Gruum decided that he dreamed. It was easier for his mind to accept this place using that assumption. He stood beside Therian for a moment, but he stared down, rather than up. He stared into an abyss, and he wondered if the Dragon were hiding down below—and if she were staring back into him.
An hour later they reached the last step of the upward climb. It led out upon a glassy plain of black rock that topped the crag. In the midst of the plain where there was once an ancient Inn of hewn and fitted basalt boulders, the
re was a curled mass of piled stone. Gruum realized he gazed upon Anduin in slumber.
The Dragon was not in her human form this day. Today she was looming and vast. Black scales as big as kite shields covered her flanks. Gruum had only seen her once before in her true shape. She was terrifying to gaze upon.

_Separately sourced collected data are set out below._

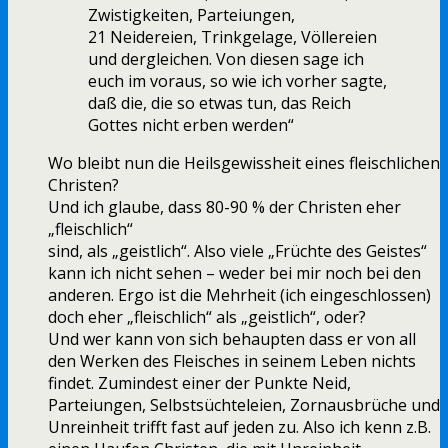
Zwistigkeiten, Parteiungen,
21 Neidereien, Trinkgelage, Völlereien
und dergleichen. Von diesen sage ich
euch im voraus, so wie ich vorher sagte,
daß die, die so etwas tun, das Reich
Gottes nicht erben werden“
Wo bleibt nun die Heilsgewissheit eines fleischlichen
Christen?
Und ich glaube, dass 80-90 % der Christen eher
„fleischlich“
sind, als „geistlich“. Also viele „Früchte des Geistes“
kann ich nicht sehen – weder bei mir noch bei den
anderen. Ergo ist die Mehrheit (ich eingeschlossen)
doch eher „fleischlich“ als „geistlich“, oder?
Und wer kann von sich behaupten dass er von all
den Werken des Fleisches in seinem Leben nichts
findet. Zumindest einer der Punkte Neid,
Parteiungen, Selbstsüchteleien, Zornausbrüche und
Unreinheit trifft fast auf jeden zu. Also ich kenn z.B.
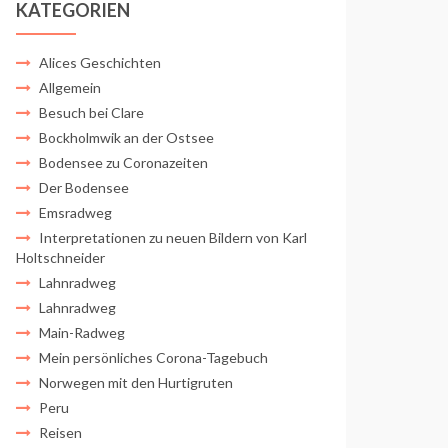
KATEGORIEN
Alices Geschichten
Allgemein
Besuch bei Clare
Bockholmwik an der Ostsee
Bodensee zu Coronazeiten
Der Bodensee
Emsradweg
Interpretationen zu neuen Bildern von Karl
Holtschneider
Lahnradweg
Lahnradweg
Main-Radweg
Mein persönliches Corona-Tagebuch
Norwegen mit den Hurtigruten
Peru
Reisen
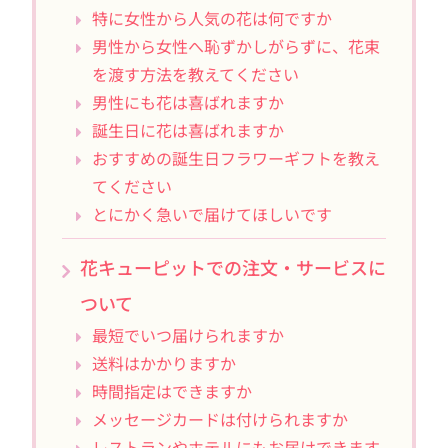
特に女性から人気の花は何ですか
男性から女性へ恥ずかしがらずに、花束
を渡す方法を教えてください
男性にも花は喜ばれますか
誕生日に花は喜ばれますか
おすすめの誕生日フラワーギフトを教え
てください
とにかく急いで届けてほしいです
花キューピットでの注文・サービスに
ついて
最短でいつ届けられますか
送料はかかりますか
時間指定はできますか
メッセージカードは付けられますか
レストランやホテルにもお届けできます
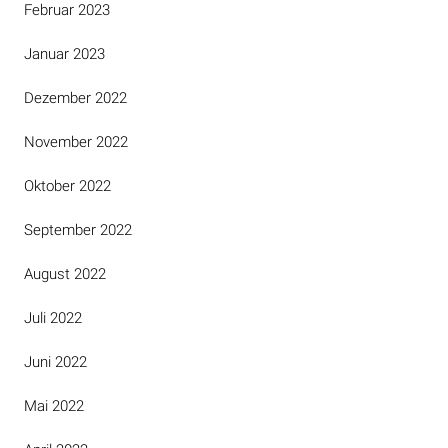
Februar 2023
Januar 2023
Dezember 2022
November 2022
Oktober 2022
September 2022
August 2022
Juli 2022
Juni 2022
Mai 2022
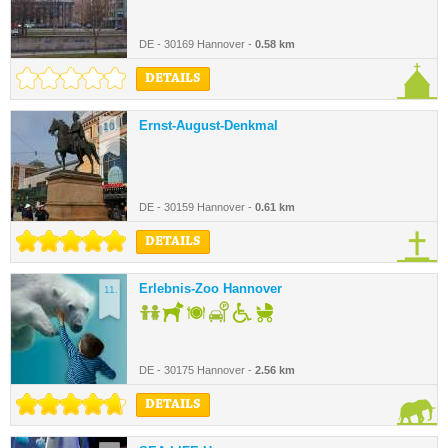
DE - 30169 Hannover -
0.58 km
DETAILS
Ernst-August-Denkmal
10.
DE - 30159 Hannover -
0.61 km
DETAILS
Erlebnis-Zoo Hannover
11.
DE - 30175 Hannover -
2.56 km
DETAILS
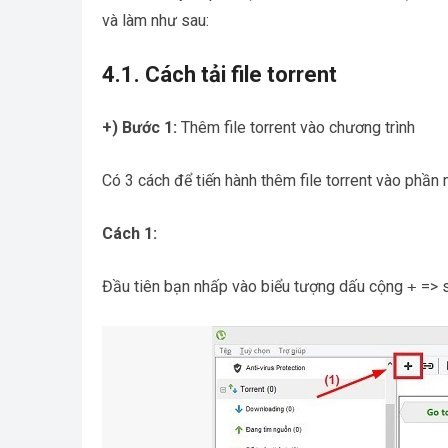
và làm như sau:
4.1. Cách tải file torrent
+) Bước 1:
Thêm file torrent vào chương trình
Có 3 cách để tiến hành thêm file torrent vào phần
Cách 1:
Đầu tiên bạn nhấp vào biểu tượng dấu cộng
+
=> s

They crossed the glassy plain. Soon, Therian and Gruum stood before the Black Dragon known as Anduin. She was irritable upon awakening. She did not welcome their unannounced visit. Gruum wondered if this had been Therian’s intention—to force the Dragon to greet him.
“Why do you disturb my rest, little King?” the Dragon asked. “I’ll not share my bed with you again until you’ve completed your portion of our bargain.”
Anduin’s wings loomed high over her back and blocked that which was called sky in this strange place. They snapped and threw sulfurous gusts into their faces. Her head was tremendous—not quite so big as Yserth’s had been, but big enough to devour a man without chewing. Smoke and other less identifiable liquids and vapors dribbled from her maw as she spoke. Incongruously, her voice was still feminine to their ears, but deeper and louder than any woman’s voice could be.
“I’ve reclaimed that which Gruum took from me,” Therian said.
“Agreed,” said the Dragon.
“As well, I’ve removed your child Humusi from my world,” said the King.
“You were charged with the task of removing all my children from this world.”
“I’ve done auguries and read the portents repeatedly. There are no more to be found. These two acts complete my quest.”
“Blind you are to the obvious,” she boomed.
“What are you saying?”
“Ask your jackal,” she suggested, extending a curved claw the size of a plowshare in Gruum’s direction. “He knows the truth.”
Both of them turned their eyes to Gruum, who did not welcome the scrutiny.
“Well?” Therian demanded.
“I’m most likely wrong, sire,” Gruum began. His eyes flicked from one of them to the other. Why was he always the one chosen to bear bad news?